I have a job scheduler to run commands on a fixed schedule (once every 15 minutes, every Wednesday at 8 pm, etc.). This weekend, I noticed that some jobs were taking much longer than expected – commands that should exit in less than a second were taking 15 or 30 minutes.

How does the job scheduler handle children exiting?

SIGCHLD is delivered to job scheduler.
Signal handler is called; timestamp is taken and enqueued in pipe.
Job scheduler wakes up and checks the pipe.
Job scheduler calls wait4 to get child PID, retrieves start time, and computes wall-clock duration.

Because the timestamp is recorded in step 2, inside the signal handler, there ought not to be any delay between the child exiting and the parent recording the exit time – certainly not 30 minutes.

But the logs from the child processes strongly suggest they are exiting "on time", and a BPF trace confirms that the kernel is delivering SIGCHLD right before the job scheduler's logs show it is received. So, what could it be?

(If you'd like to investigate it yourself, you can read the source code here.)

Suppose job A and job B both run every 15 minutes and take about the same time.
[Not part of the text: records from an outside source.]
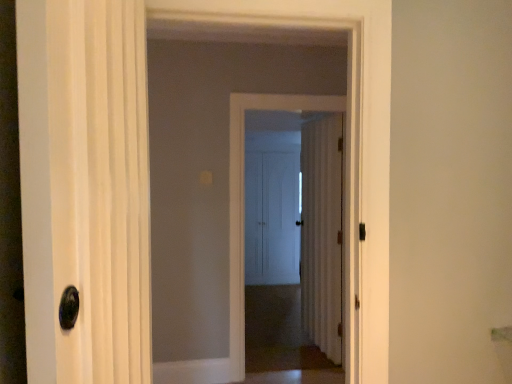 Question: Is white matte door at center, arranged as the 1th door when viewed from the back, taller than brown carpet at center?

Choices:
 (A) yes
 (B) no

Answer: (A)

Question: Is white matte door at center, arranged as the 1th door when viewed from the back, placed right next to brown carpet at center?

Choices:
 (A) no
 (B) yes

Answer: (A)

Question: Is white matte door at center, the fourth door from the front, not within brown carpet at center?

Choices:
 (A) yes
 (B) no

Answer: (A)

Question: Is white matte door at center, arranged as the 1th door when viewed from the back, further to camera compared to brown carpet at center?

Choices:
 (A) yes
 (B) no

Answer: (A)

Question: From a real-world perspective, does white matte door at center, arranged as the 1th door when viewed from the back, sit lower than brown carpet at center?

Choices:
 (A) no
 (B) yes

Answer: (A)

Question: Is white glossy door at left, the fourth door in the back-to-front sequence, spatially inside white wood door at center, which is counted as the 2th door, starting from the back, or outside of it?

Choices:
 (A) outside
 (B) inside

Answer: (A)

Question: Is white glossy door at left, the fourth door in the back-to-front sequence, taller or shorter than white wood door at center, which is counted as the 2th door, starting from the back?

Choices:
 (A) short
 (B) tall

Answer: (A)

Question: In terms of size, does white glossy door at left, the 1th door in the front-to-back sequence, appear bigger or smaller than white wood door at center, acting as the 3th door starting from the front?

Choices:
 (A) big
 (B) small

Answer: (A)

Question: Visually, is white glossy door at left, the 1th door in the front-to-back sequence, positioned to the left or to the right of white wood door at center, which is counted as the 2th door, starting from the back?

Choices:
 (A) left
 (B) right

Answer: (A)

Question: From a real-world perspective, is white matte door at center, which appears as the second door when viewed from the front, above or below white wood door at center, acting as the 3th door starting from the front?

Choices:
 (A) above
 (B) below

Answer: (A)

Question: Is point (231, 349) closer or farther from the camera than point (307, 195)?

Choices:
 (A) closer
 (B) farther

Answer: (A)

Question: From the image's perspective, is white matte door at center, which appears as the second door when viewed from the front, located above or below white wood door at center, which is counted as the 2th door, starting from the back?

Choices:
 (A) below
 (B) above

Answer: (B)

Question: Relative to white wood door at center, acting as the 3th door starting from the front, is white matte door at center, which appears as the second door when viewed from the front, in front or behind?

Choices:
 (A) front
 (B) behind

Answer: (A)

Question: From the image's perspective, is white glossy door at center above or below brown carpet at center?

Choices:
 (A) below
 (B) above

Answer: (B)

Question: From a real-world perspective, is white glossy door at center above or below brown carpet at center?

Choices:
 (A) below
 (B) above

Answer: (B) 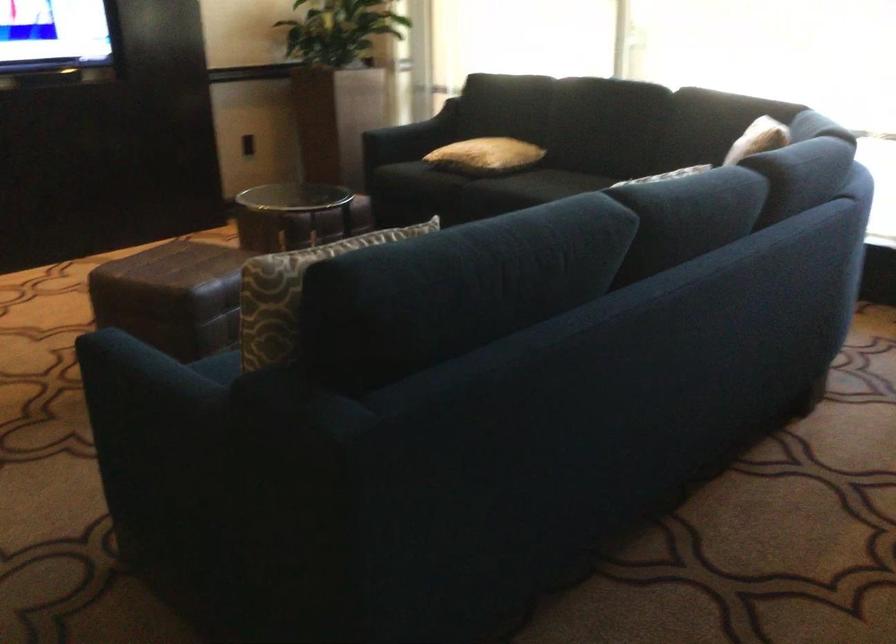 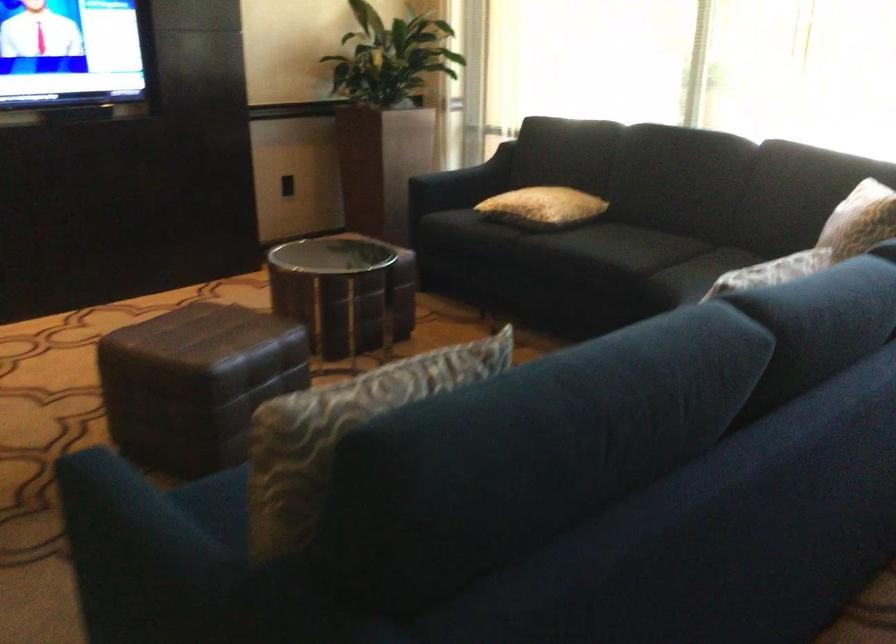 Where in the second image is the point corresponding to point (147, 379) from the first image?

(134, 534)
What happens if they exit nearly simultaneously – so close in time, in fact, that the job scheduler doesn't have a chance to respond to the first SIGCHLD signal before the second one is raised?

On Linux, signals do not enqueue, they coalesce, so only one SIGCHLD is delivered. The job scheduler wakes up, sees the signal, calls wait4, and gets the result for, let's say, job A.

The job scheduler continues to wakes up again and again, but they are no new signals to handle, so it thinks job B is still running.

Finally, after 15 minutes, job A is run again. (Job B won't be run because the job scheduler thinks it is currently running, and it won't run it again until the current run has finished.) SIGCHLD is delivered, the job scheduler calls wait4, and gets the result for job B from 15 minutes ago. Job B is then run again, wait4 returns the result for job A, and the cycle repeats.

The fix: Call wait4 (with WNOHANG so it doesn't block) in a loop until it returns 0. This will reap all exited children even if a SIGCHLD was coalesced.